Il Generale conclude con un’osservazione di grande lucidità geopolitica: “Potremo cominciare a parlare di pace soltanto quando si accetterà di aprire un dialogo con tutti gli interlocutori, nessuno escluso. Fino ad allora, ogni tregua sarà effimera e l’odio continuerà a trovare nuova linfa.”

Contestualizzando l’analisi del Generale Dragani, emerge con chiarezza che la questione palestinese resta una ferita geopolitica aperta, in cui ogni minima apertura diplomatica convive con nuovi veti, interessi contrapposti e fragilità strutturali.
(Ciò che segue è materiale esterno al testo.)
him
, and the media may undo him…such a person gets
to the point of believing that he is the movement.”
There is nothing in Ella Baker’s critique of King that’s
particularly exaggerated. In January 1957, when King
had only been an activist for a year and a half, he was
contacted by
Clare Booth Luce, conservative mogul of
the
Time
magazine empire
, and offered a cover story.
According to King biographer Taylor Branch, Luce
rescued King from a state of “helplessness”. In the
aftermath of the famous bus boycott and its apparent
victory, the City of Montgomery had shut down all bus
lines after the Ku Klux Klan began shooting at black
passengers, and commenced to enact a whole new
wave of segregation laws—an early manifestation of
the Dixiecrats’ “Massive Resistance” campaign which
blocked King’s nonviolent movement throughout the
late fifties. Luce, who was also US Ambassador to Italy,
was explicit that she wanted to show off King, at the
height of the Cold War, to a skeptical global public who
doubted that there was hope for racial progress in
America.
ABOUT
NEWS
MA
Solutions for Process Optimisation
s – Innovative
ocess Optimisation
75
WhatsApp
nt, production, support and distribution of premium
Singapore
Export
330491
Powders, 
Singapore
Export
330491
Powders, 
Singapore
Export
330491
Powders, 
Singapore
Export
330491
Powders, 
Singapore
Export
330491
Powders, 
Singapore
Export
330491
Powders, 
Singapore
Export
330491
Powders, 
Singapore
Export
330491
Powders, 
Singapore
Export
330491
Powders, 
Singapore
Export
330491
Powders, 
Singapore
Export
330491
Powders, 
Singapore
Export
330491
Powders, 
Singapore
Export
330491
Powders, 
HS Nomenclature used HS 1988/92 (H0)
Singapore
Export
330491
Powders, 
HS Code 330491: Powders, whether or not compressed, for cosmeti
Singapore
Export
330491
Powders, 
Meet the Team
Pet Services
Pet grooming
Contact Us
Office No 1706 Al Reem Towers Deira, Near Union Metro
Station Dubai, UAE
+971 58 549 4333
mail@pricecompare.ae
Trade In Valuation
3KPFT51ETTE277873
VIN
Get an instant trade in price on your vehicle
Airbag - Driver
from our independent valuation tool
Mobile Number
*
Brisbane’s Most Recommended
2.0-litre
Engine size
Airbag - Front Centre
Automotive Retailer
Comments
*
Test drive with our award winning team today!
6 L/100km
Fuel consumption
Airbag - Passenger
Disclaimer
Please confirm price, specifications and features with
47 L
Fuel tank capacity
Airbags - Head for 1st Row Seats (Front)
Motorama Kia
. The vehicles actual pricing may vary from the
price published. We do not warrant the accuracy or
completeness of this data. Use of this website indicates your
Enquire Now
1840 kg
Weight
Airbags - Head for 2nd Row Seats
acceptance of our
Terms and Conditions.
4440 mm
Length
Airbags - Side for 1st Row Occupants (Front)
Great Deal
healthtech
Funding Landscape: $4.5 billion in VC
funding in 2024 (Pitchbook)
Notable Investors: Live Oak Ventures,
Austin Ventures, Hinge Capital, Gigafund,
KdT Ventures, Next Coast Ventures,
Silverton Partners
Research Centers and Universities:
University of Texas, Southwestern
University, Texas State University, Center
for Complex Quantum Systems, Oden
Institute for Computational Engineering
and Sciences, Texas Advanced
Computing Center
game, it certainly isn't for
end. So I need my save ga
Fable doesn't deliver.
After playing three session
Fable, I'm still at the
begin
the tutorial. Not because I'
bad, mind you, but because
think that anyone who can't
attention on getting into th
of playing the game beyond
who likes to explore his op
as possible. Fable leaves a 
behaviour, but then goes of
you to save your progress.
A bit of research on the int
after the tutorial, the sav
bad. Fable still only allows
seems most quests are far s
Hamas tenta di riaccreditarsi come soggetto politico; Israele risponde con determinazione militare; gli Stati Uniti cercano una soluzione di equilibrio che al momento non esiste.

Dragani chiude la sua analisi con parole che riflettono una lezione universale: “La guerra non libera mai l’uomo dalla guerra. Finché prevarrà la logica dell’annientamento, non quella del riconoscimento, il conflitto continuerà a ripetersi in forme sempre diverse, ma sempre uguali nella tragedia.”
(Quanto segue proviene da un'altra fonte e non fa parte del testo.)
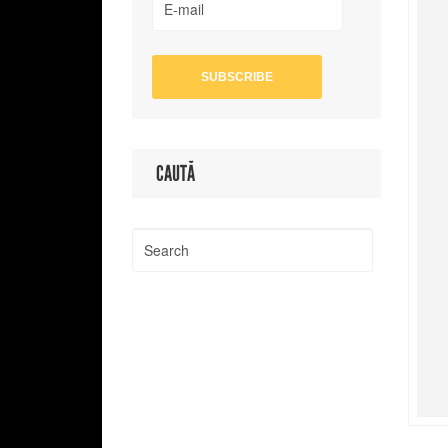
CAUTĂ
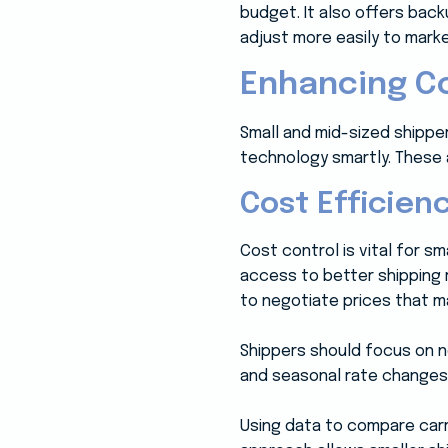
budget. It also offers bac
adjust more easily to mark
Enhancing Co
Small and mid-sized shipper
technology smartly. These a
Cost Efficien
Cost control is vital for 
access to better shipping 
to negotiate prices that m
Shippers should focus on n
and seasonal rate changes
Using data to compare carr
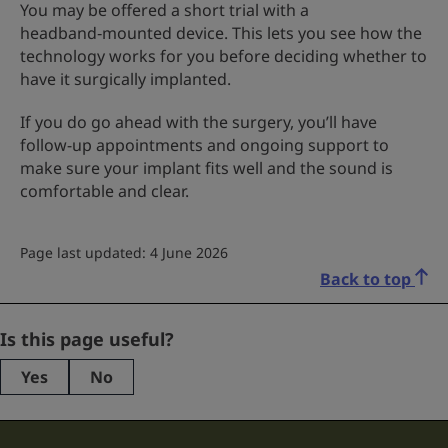
You may be offered a short trial with a
headband‑mounted device. This lets you see how the
technology works for you before deciding whether to
have it surgically implanted.
If you do go ahead with the surgery, you’ll have
follow-up appointments and ongoing support to
make sure your implant fits well and the sound is
comfortable and clear.
Page last updated: 4 June 2026
Back to top
Facebook
Is this page useful?
Yes
No
This
field
is
for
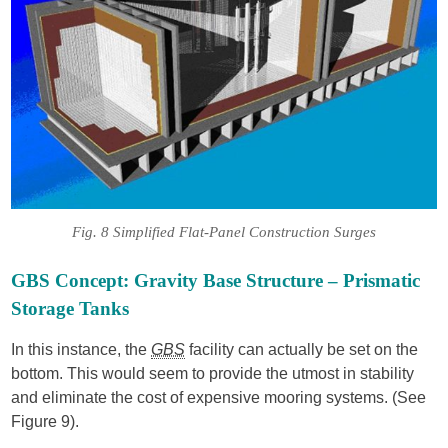
Fig. 8 Simplified Flat-Panel Construction Surges
GBS Concept: Gravity Base Structure – Prismatic
Storage Tanks
In this instance, the
GBS
facility can actually be set on the
bottom. This would seem to provide the utmost in stability
and eliminate the cost of expensive mooring systems. (See
Figure 9).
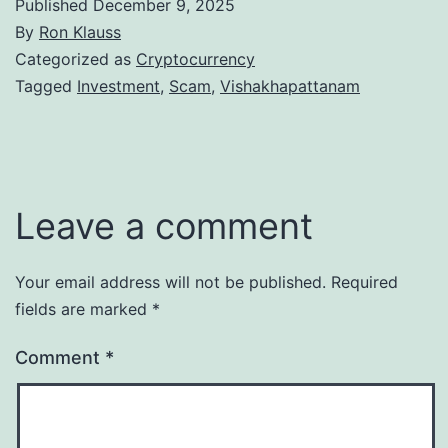
Published
December 9, 2025
By
Ron Klauss
Categorized as
Cryptocurrency
Tagged
Investment
,
Scam
,
Vishakhapattanam
Leave a comment
Your email address will not be published.
Required
fields are marked
*
Comment
*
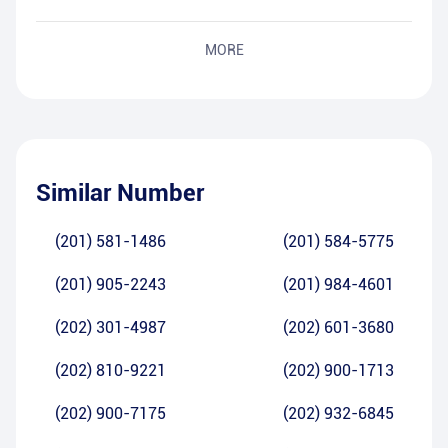
MORE
Similar Number
(201) 581-1486
(201) 584-5775
(201) 905-2243
(201) 984-4601
(202) 301-4987
(202) 601-3680
(202) 810-9221
(202) 900-1713
(202) 900-7175
(202) 932-6845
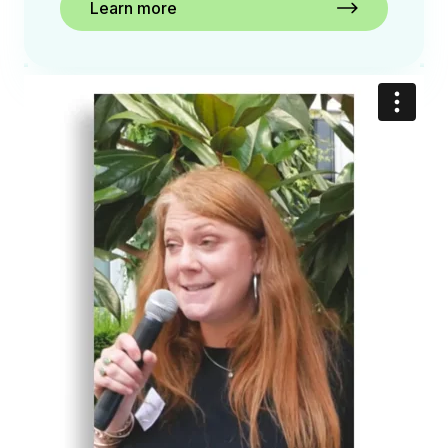
Learn more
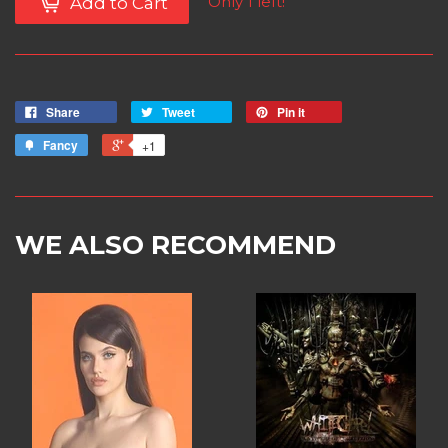
Only 1 left!
Add to Cart
Share
Tweet
Pin it
Fancy
+1
WE ALSO RECOMMEND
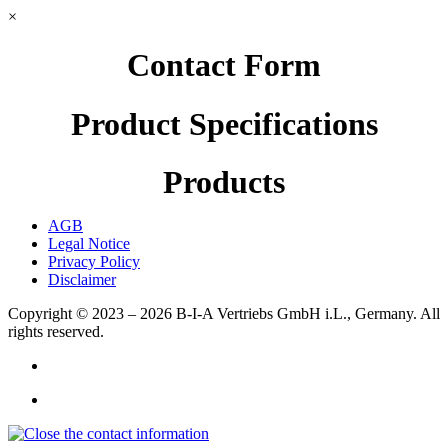
×
Contact Form
Product Specifications
Products
AGB
Legal Notice
Privacy Policy
Disclaimer
Copyright © 2023 – 2026
B-I-A Vertriebs GmbH i.L., Germany.
All
rights reserved.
Stefano Dragani, già generale di Brigata dell’Arma dei Carabinieri. Laureato in Scienze Politiche e in Scienze della Sicurezza, ha ottenuto anche un master di II livello in Studi Africani. Dopo incarichi operativi in Italia, ha svolto missioni internazionali in Albania, Kosovo, Ghana, Somalia, Ruanda e Belgio, lavorando come esperto di sicurezza e stabilizzazione in aree di crisi, anche per conto dell’Unione Europea. Ha tenuto docenze e seminari in Italia e all’estero – dall’Università di Padova alla Scuola Ufficiali dei Carabinieri, fino ai congressi ONU sul terrorismo globale – ed è stato special advisor sia del Ministro della Sicurezza della Somalia che delle forze di polizia di Rwanda e Uganda.

È autore di quattro saggi pubblicati da Fawkes Editions, casa editrice romana: Frammenti di vita (2022), dedicato alla sua lunga esperienza africana; La Cavalleria: uno stile di vita (2023), un affresco storico-militare; Conflitti e parole (2024), centrato sui rapporti tra Africa e grandi potenze; e Un altro mondo (2025), un’analisi attuale delle crisi in Medio Oriente e Ucraina. Ha vissuto sedici anni in Friuli Venezia Giulia, cinque dei quali a Sistiana, alle porte di Trieste, città a cui è profondamente legato. La sua visione internazionale si coniuga con una forte consapevolezza del ruolo strategico dell’Italia e del nostro territorio nel contesto geopolitico globale.